Decyzje Ewy Kopacz ws. zmian w rządzie to polityczny wstrząs. Takie decyzje podejmują tylko twardzi i mocni liderzy - tak trzęsienie ziemi na polskiej scenie politycznej skomentował były premier, a obecnie przewodniczący Rady Europejskiej Donald Tusk.
To jest oczywiście polityczny wstrząs. To zawsze wiąże się z pewnym ryzykiem. Takie wstrząsające sceną polityczną decyzje podejmują tylko twardzi i mocni liderzy - powiedział Tusk polskim dziennikarzom w Brukseli. Słabi od takich decyzji padają, a mocni się wzmacniają - dodał.

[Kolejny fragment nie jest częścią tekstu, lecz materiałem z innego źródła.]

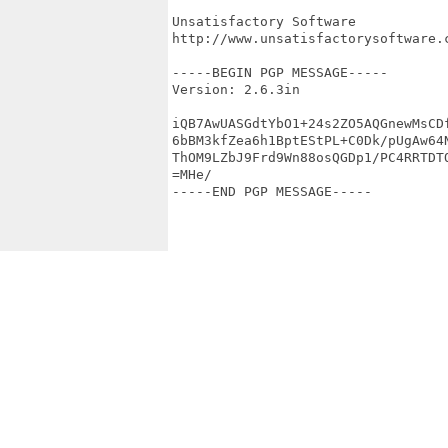
Unsatisfactory Software

http://www.unsatisfactorysoftware.c
-----BEGIN PGP MESSAGE-----

Version: 2.6.3in

iQB7AwUASGdtYbO1+24s2ZO5AQGnewMsCDf
6bBM3kfZea6h1BptEStPL+C0Dk/pUgAw64N
ThOM9LZbJ9Frd9Wn88osQGDp1/PC4RRTDTQ
=MHe/

-----END PGP MESSAGE-----
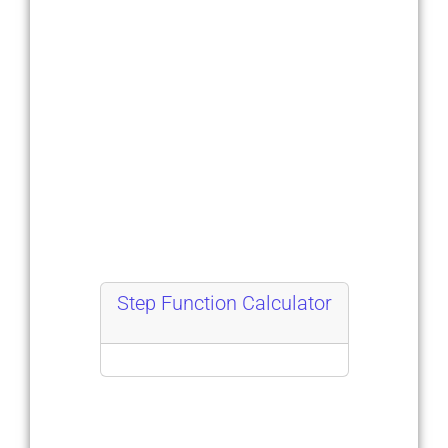
Step Function Calculator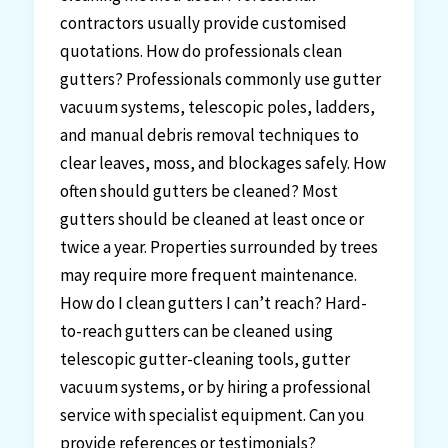
contractors usually provide customised
quotations. How do professionals clean
gutters? Professionals commonly use gutter
vacuum systems, telescopic poles, ladders,
and manual debris removal techniques to
clear leaves, moss, and blockages safely. How
often should gutters be cleaned? Most
gutters should be cleaned at least once or
twice a year. Properties surrounded by trees
may require more frequent maintenance.
How do I clean gutters I can’t reach? Hard-
to-reach gutters can be cleaned using
telescopic gutter-cleaning tools, gutter
vacuum systems, or by hiring a professional
service with specialist equipment. Can you
provide references or testimonials?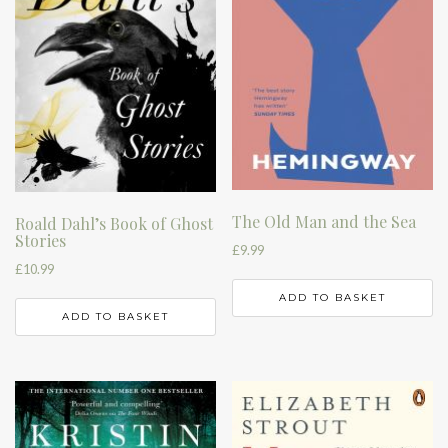
The Old Man and the Sea
Roald Dahl’s Book of Ghost
Stories
£
9.99
£
10.99
ADD TO BASKET
ADD TO BASKET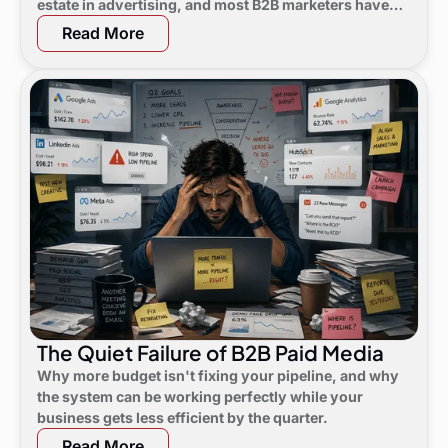
estate in advertising, and most B2B marketers have
not noticed yet.
Read More
The Quiet Failure of B2B Paid Media
Why more budget isn't fixing your pipeline, and why
the system can be working perfectly while your
business gets less efficient by the quarter.
Read More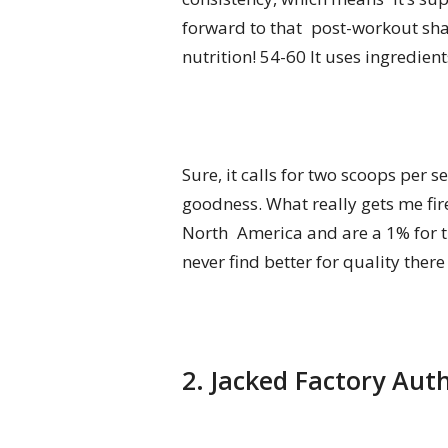
forward to that post-workout shak
nutrition! 54-60 It uses ingredie
Sure, it calls for two scoops per 
goodness. What really gets me fire
North America and are a 1% for t
never find better for quality ther
2. Jacked Factory Aut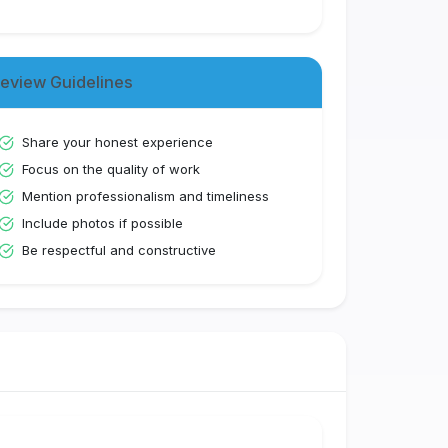
eview Guidelines
Share your honest experience
Focus on the quality of work
Mention professionalism and timeliness
Include photos if possible
Be respectful and constructive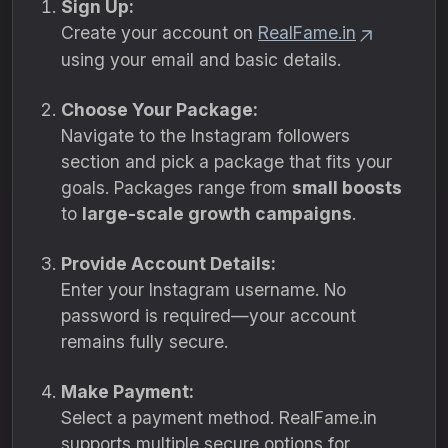
Sign Up:
Create your account on
RealFame.in
using your email and basic details.
Choose Your Package:
Navigate to the Instagram followers
section and pick a package that fits your
goals. Packages range from
small boosts
to
large-scale growth campaigns
.
Provide Account Details:
Enter your Instagram username. No
password is required—your account
remains fully secure.
Make Payment:
Select a payment method. RealFame.in
supports multiple secure options for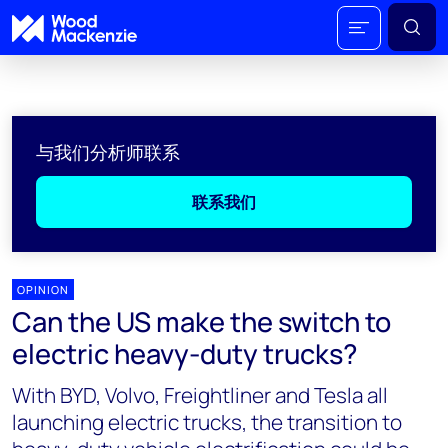
与我们分析师联系
联系我们
OPINION
Can the US make the switch to
electric heavy-duty trucks?
With BYD, Volvo, Freightliner and Tesla all
launching electric trucks, the transition to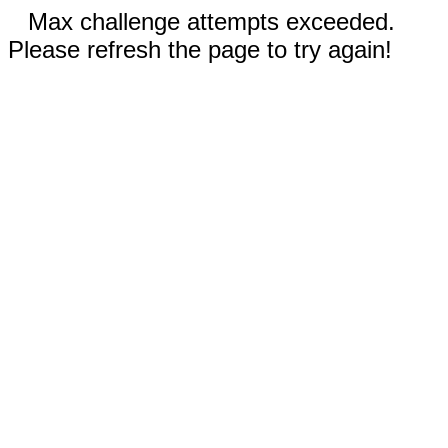
Max challenge attempts exceeded.
Please refresh the page to try again!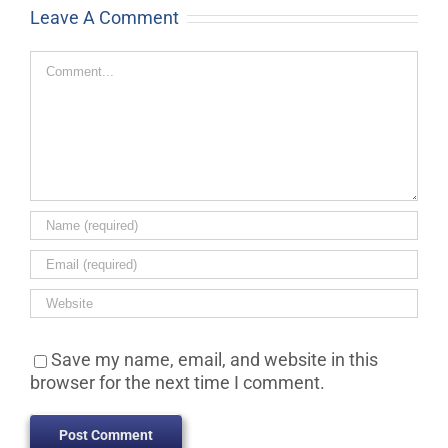
Leave A Comment
Comment
Save my name, email, and website in this
browser for the next time I comment.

Tusk zdradził również, że przy okazji szczytu UE z państwami Ameryki Łacińskiej i Karaibów, który odbywa się w Brukseli, rozmawiał krótko z Ewą Kopacz. Powiedziałem, tak jak zresztą zawsze to podkreślałem, że jest rzeczywiście twardym, mocnym i odpornym politykiem - przekazał.
W środę, na zwołanej w trybie pilnym konferencji prasowej, Ewa Kopacz poinformowała o serii dymisji. Z funkcji w rządzie zrezygnowali ministrowie: zdrowia Bartosz Arłukowicz, sportu Andrzej Biernat i skarbu Włodzimierz Karpiński oraz wiceministrowie: skarbu Rafał Baniak, środowiska Stanisław Gawłowski i gospodarki Tomasz Tomczykiewicz. Ustąpienie ze stanowiska marszałka Sejmu zapowiedział Radosław Sikorski, a z funkcją szefa doradców premiera żegna się Jacek Rostowski. Z funkcji koordynatora służb specjalnych zrezygnował Jacek Cichocki, który pozostaje jednak szefem kancelarii premiera.
Te polityczne zmiany to pokłosie afery podsłuchowej, o której w ostatnich dniach znów stało się głośno po tym, jak w internecie opublikowane zostały akta ze śledztwa ws. podsłuchów.